* _About this exercise_: In the copy, every record below must appear exactly as given, and no picture may appear.

------------------------------------

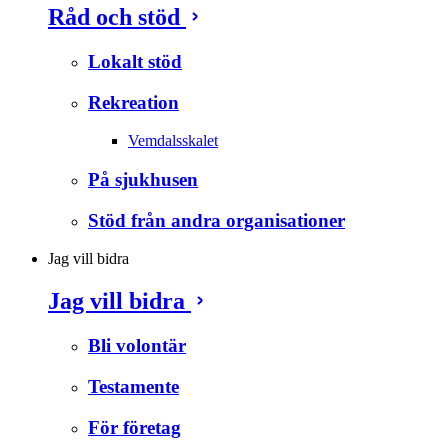
Råd och stöd
Lokalt stöd
Rekreation
Vemdalsskalet
På sjukhusen
Stöd från andra organisationer
Jag vill bidra
Jag vill bidra
Bli volontär
Testamente
För företag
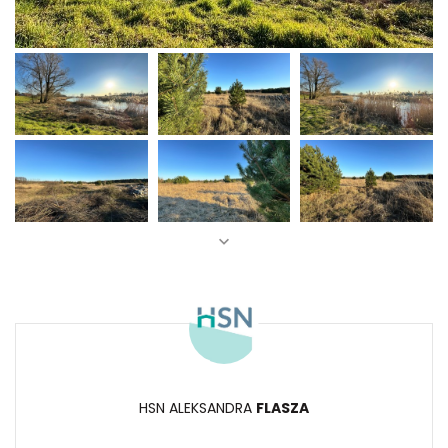
HSN ALEKSANDRA
FLASZA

------------------------------------

* _Answer box_:
Råd och stöd
Lokalt stöd
Rekreation
Vemdalsskalet
På sjukhusen
Stöd från andra organisationer
Jag vill bidra
Jag vill bidra
Bli volontär
Testamente
För företag
HSN ALEKSANDRA
FLASZA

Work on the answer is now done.